On Creating Couple Safety: FHSS Expert Jonathan Sandberg

Note: This is a guest post from Dr. Jonathan Sandberg, a professor in FHSS’s School of Family Life. Professor Sandberg is involved in the Marriage and Family Therapy Programs at BYU, a Certified Emotionally Focused Supervisor with the Ottawa Couple and Family Institute, and a licensed marriage and family therapist in Utah.

sandberg, jonathan
Jonathan G. Sandberg, Photo by: Elisa Tittle/BYU Copyright BYU PHOTO 2008 All Rights Reserved

I once heard from a young person something very insightful, a comment like this: “I guess I am just in love with the feeling of being in love.” Yes, feeling deep love from and for another person is a sublime experience. But, it is about the deep, serene, and settled sense of safety and security that comes with mature romantic love I write about today. That type of safety within a couple relationship has a name; it is called “attachment security”. The concept of secure or insecure attachment actually has its roots in parent-child research. John Bowlby (1), and later others (2), proposed that when a child feels a parent is accessible (“I can find you”) and responsive (“you reach out to me and comfort me when I call”), a secure attachment can develop. Accessibility and responsiveness become key attachment behaviors.

Other researchers have since proposed that a similar process occurs within a romantic relationship (3), namely, when a partner can consistently reach out for and find love and reassurance from her/his spouse, a secure bond of attachment is created. Sue Johnson has described this bonding as engagement (4,5). Accessibility, responsiveness, and engagement are three key attachment behaviors, and when present in a relationship, couples are more likely to feel satisfied and stable in their relationship, as well as communicate more effectively (6).

How then can a couple promote these key attachment behaviors in their relationship. Permit me to suggest a few do’s and don’ts.

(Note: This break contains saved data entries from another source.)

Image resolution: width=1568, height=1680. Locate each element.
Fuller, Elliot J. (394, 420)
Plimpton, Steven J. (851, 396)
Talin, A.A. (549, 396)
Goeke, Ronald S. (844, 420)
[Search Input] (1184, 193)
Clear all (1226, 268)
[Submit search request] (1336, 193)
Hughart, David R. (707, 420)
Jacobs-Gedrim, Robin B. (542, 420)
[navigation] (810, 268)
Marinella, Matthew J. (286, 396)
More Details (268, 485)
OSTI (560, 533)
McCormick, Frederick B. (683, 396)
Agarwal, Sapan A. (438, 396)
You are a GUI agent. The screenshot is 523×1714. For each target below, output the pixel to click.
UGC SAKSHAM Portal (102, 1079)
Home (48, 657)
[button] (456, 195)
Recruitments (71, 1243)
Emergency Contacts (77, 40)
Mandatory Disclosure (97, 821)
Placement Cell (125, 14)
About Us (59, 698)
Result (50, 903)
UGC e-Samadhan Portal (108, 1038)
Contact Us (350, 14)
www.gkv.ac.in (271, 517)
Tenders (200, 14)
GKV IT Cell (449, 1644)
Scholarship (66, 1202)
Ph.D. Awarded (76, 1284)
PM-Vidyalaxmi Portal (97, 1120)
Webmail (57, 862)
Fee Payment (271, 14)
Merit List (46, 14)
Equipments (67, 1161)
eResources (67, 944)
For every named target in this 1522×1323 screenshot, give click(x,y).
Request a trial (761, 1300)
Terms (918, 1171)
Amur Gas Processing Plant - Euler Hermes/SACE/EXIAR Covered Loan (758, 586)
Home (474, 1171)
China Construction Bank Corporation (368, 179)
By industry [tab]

Attachment Do’s and Don’ts

To be more accessible,

DO:

  • answer her/his phone calls
  • schedule and follow through on plans to spend face-to-face time (not facetime) together

DON’T

  • place work, church service, or children above the marriage
  • give too large a portion of your time to hobbies

To be more responsive,

DO:

  • put down or put away all electronic devices when together with your spouse—this appears to be the primary impediment to responsiveness in modern marriages
  • develop good listening skills (look at your partner when s/he is talking to you, validate, etc.)

DON’T

  • ignore or dismiss your partner or her/his feelings
  • give the silent treatment

To be more engaged:

DO

  • be warm and reassuring when your partner is in distress
  • express your commitment to and confidence in your spouse

DON’T

  • criticize or give advice when your partner reaches out to you
  • take over her/his problem, which conveys a message that you think they are not competent
22146076165_539f75c0db_h Man yelling at woman courtesy Flickr InfoWire dk
Photo courtesy of Flickr.

We can all take small steps to increase our accessibility and responsiveness to and engagement with our spouses. These steps can make a difference in our marriage. If you are interested in learning more about attachment and how to create security and safety in your relationship, I suggest you read one or both of Dr. Sue Johnson’s books which are listed below.

What are your thoughts on these do’s and don’ts? What has worked for you in creating attachment security?

  1. 1.Bowlby, J. (1969). Attachment and loss: Vol. 1. Attachment. New York, NY: Basic Books.
  2. Ainsworth, M. D. S. (1973). The development of infant-mother attachment (pp. 1-94). In B. M. Caldwell & H. N. Ricciuti (eds.), Review of child development research (Vol. 3). Chicago, IL: University of Chicago Press.
  3. Feeney, J. A. (2008). Adult romantic attachment: Developments in the study of couple relationships (pp. 456-481). In J. Cassidy & P. R. Shaver (eds.), Handbook of Attachment: Theory, research, and clinical applications. New York, NY: The Guilford Press.
  4. Johnson, Susan. (2008). Hold Me Tight. Little Brown, NY.
  5. Johnson, Susan. (2013). Love Sense. Little Brown, NY.
  6. Sandberg, J. G., Busby, D. M., Johnson, S. M., & Yoshida, K. (2012). The brief accessibility, responsiveness, and engagement (BARE) scale: A tool for measuring attachment behavior in couple relationships. Family Process, 51(4), 512-526.